### ACTIVITY:
Taking the lines below one at a time, count those with the string "мото" and give the result alone.

-- Opening Marker --

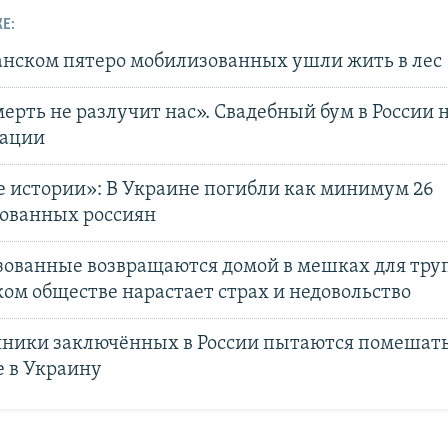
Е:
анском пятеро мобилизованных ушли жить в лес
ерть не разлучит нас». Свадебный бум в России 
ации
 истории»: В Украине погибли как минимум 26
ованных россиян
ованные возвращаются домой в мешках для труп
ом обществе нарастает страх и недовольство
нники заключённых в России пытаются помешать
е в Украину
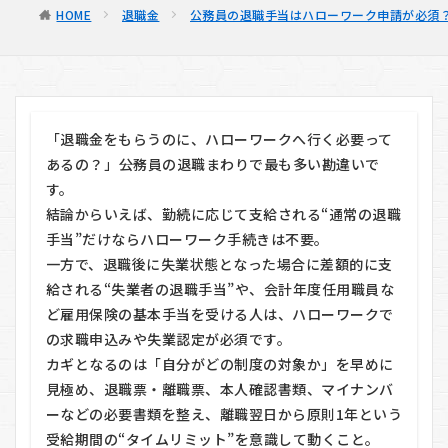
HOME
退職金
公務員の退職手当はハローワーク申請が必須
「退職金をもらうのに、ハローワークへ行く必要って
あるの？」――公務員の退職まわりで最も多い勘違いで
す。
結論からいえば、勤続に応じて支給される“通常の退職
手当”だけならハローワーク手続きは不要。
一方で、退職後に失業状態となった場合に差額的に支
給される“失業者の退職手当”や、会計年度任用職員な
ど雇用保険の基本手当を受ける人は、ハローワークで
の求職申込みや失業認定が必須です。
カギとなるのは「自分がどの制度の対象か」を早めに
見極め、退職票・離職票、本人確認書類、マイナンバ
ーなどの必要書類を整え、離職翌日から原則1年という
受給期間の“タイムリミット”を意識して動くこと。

-- Closing Marker --
-- Opening Marker --

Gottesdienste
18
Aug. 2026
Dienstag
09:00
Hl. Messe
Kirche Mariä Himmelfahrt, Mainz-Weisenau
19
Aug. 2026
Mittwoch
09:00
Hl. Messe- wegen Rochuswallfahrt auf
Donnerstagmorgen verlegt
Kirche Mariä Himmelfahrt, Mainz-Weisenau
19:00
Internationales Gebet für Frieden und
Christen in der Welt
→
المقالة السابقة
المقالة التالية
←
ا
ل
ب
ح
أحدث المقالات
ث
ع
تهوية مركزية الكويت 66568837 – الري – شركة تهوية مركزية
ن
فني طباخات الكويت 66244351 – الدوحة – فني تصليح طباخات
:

-- Closing Marker --
-- Opening Marker --

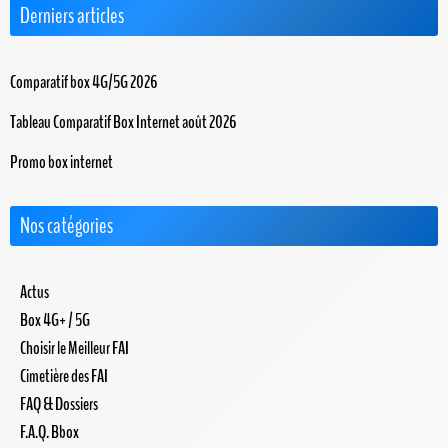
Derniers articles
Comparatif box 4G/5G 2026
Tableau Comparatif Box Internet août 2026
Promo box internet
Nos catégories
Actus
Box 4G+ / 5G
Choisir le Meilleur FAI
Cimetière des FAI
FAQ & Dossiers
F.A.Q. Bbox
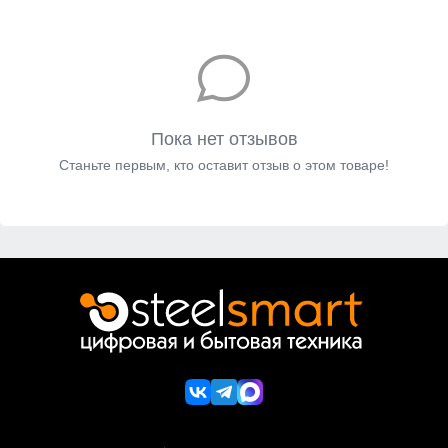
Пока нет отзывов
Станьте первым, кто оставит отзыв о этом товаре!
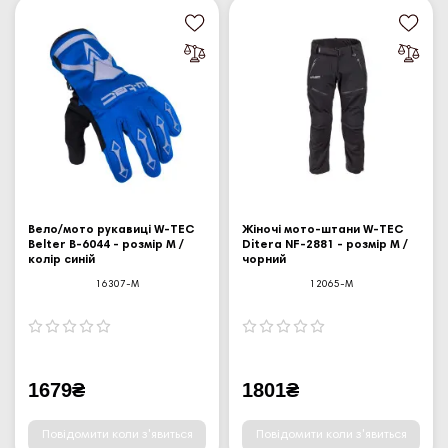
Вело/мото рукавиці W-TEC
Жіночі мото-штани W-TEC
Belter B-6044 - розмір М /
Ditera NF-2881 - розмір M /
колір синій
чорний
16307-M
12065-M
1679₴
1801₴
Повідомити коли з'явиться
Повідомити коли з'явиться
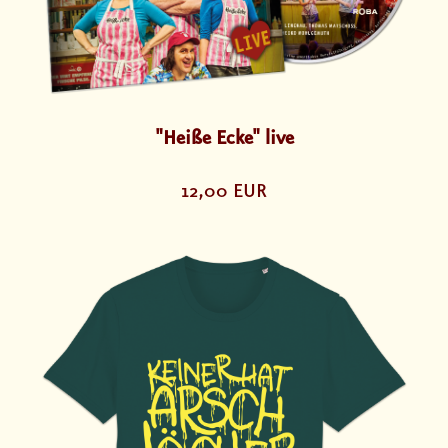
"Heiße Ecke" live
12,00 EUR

-- Closing Marker --

### THE COMPLETED TASK:
2